Jean-Jacques Beineix : Plein,
plein. Beaucoup de films japonais dans le passé.
Récemment, comme tout le monde, j'ai découvert
le cinéma d'Hong Kong et de Taiwan.
Objectif Cinéma : Wong
Kar-Wai ??
Jean-Jacques Beineix : Oui.
J'aime beaucoup "In The mood for Love", c'est
un très beau film. Mais lui a le droit à cette
beauté formelle ! Ça m'agace ! C'est incontestable
qu'il y a quelque chose de chorégraphique dans ce
film, une harmonie, une grande sensualité, le temps
qui passe, c'est un film rare. Il y a une filiation évidente,
on est dans une voie commune... Sinon, l'un des chefs d'uvre
des chefs d'uvre du cinéma, c'est "Mon
Oncle" de Jacques Tati : de la poésie pure !!

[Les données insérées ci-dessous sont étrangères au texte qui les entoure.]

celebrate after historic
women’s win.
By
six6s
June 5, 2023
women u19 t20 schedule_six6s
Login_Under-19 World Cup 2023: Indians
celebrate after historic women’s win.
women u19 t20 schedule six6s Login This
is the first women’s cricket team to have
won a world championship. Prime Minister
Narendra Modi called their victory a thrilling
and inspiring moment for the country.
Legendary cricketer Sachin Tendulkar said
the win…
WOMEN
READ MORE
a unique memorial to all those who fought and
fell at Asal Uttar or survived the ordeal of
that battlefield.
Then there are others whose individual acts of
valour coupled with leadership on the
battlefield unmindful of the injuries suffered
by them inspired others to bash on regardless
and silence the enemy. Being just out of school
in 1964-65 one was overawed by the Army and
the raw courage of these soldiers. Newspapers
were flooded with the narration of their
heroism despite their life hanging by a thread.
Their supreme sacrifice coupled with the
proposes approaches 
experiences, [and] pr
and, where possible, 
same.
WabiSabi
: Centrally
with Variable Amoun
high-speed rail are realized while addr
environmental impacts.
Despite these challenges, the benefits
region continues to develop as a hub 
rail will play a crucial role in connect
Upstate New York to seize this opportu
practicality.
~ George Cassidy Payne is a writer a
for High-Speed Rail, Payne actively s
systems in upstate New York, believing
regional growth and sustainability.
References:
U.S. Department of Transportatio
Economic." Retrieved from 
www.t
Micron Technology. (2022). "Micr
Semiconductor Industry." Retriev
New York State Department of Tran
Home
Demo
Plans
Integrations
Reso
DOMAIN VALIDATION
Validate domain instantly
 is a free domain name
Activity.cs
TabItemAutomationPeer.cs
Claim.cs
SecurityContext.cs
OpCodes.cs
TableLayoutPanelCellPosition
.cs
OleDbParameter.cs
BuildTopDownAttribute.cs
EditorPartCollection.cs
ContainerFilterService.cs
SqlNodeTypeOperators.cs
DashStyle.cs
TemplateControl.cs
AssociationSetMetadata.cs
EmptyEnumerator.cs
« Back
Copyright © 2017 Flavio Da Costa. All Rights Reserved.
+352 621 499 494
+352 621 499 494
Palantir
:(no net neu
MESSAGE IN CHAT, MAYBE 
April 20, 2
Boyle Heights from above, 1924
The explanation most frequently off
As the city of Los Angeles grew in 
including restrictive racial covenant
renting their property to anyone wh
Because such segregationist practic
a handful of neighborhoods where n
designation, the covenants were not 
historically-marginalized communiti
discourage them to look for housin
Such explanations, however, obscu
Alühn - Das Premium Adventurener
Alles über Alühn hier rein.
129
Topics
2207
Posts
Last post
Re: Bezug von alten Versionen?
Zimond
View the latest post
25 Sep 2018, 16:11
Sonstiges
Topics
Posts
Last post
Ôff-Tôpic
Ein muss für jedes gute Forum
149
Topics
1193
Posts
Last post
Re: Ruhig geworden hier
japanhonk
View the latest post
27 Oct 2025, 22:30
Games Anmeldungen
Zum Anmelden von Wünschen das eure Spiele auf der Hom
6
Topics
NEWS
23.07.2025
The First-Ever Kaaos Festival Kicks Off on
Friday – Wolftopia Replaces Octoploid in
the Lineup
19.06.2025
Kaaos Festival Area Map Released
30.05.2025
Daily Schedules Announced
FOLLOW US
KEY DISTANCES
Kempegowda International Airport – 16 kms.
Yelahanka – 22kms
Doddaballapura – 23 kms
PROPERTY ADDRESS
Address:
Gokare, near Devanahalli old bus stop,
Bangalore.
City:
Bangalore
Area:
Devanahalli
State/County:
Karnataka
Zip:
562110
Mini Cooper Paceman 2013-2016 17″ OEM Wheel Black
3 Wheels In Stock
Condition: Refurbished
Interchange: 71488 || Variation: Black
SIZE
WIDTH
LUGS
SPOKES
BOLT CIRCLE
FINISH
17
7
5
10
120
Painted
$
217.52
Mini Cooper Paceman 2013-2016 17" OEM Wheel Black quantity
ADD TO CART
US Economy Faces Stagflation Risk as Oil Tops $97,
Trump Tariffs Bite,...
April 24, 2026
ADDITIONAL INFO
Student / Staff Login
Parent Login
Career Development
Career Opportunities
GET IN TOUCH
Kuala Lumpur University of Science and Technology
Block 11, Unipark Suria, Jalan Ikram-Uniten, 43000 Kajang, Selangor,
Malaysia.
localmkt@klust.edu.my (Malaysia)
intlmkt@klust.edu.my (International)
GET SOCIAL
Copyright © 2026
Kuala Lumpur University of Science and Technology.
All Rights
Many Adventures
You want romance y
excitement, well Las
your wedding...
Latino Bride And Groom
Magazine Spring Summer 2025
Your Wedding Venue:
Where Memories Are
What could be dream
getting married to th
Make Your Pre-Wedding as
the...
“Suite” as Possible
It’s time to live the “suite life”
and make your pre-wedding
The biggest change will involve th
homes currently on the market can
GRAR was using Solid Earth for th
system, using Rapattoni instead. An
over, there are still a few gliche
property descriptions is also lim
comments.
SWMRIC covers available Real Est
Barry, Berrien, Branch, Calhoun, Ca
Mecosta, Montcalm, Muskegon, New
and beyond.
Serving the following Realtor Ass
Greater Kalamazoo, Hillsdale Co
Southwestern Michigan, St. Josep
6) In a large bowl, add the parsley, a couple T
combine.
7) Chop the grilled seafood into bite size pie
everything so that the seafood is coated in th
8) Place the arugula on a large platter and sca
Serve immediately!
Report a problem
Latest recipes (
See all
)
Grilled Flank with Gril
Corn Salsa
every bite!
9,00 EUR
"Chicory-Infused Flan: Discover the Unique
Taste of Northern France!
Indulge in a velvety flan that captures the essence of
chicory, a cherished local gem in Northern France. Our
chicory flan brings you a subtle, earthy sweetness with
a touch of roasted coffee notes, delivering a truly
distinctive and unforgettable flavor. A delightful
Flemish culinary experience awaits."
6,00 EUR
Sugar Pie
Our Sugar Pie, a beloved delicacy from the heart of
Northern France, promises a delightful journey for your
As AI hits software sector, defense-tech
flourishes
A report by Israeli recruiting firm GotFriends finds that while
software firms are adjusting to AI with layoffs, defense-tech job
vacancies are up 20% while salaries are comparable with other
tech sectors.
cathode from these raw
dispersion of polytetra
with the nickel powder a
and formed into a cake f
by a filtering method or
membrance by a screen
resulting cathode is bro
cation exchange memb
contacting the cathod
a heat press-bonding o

C'est admirable ! Mais ce n'est sans doute pas très
asiatique. Ça m'est venu comme ça.
Objectif Cinéma :
"Dans la ville blanche"
aussi !!
Jean-Jacques Beineix : Ah,
çà, celui-là je ne peux pas le nier,
il est là (il se retourne vers l'affiche du film
qui est derrière son bureau) et je l'ai souvent dit,
je le dis pratiquement à chaque interview. C'est
un film fondateur pour moi. Sans doute une relation ambiguë
avec la mer. J'ai fait part à Tanner de mon goût
immodéré pour son film.
J'ai vu aussi récemment "Das Boot" dans
sa version intégrale, c'est un film extraordinaire
! Je peux dire pourquoi je n'aime pas le cinéma hollywoodien
d'aujourd'hui ou du moins ce qu'il devient chaque jour un
peu plus. En regardant "Das Boot". Je vois un
cinéma parfait, un cinéma d'acteurs, un cinéma
de tension, un cinéma qui dit quelque chose de profondément
humain, de dur, qui me révèle un extraordinaire
suspens avec une grande économie de moyens, presque
sans effets. C'est un chef d'uvre !!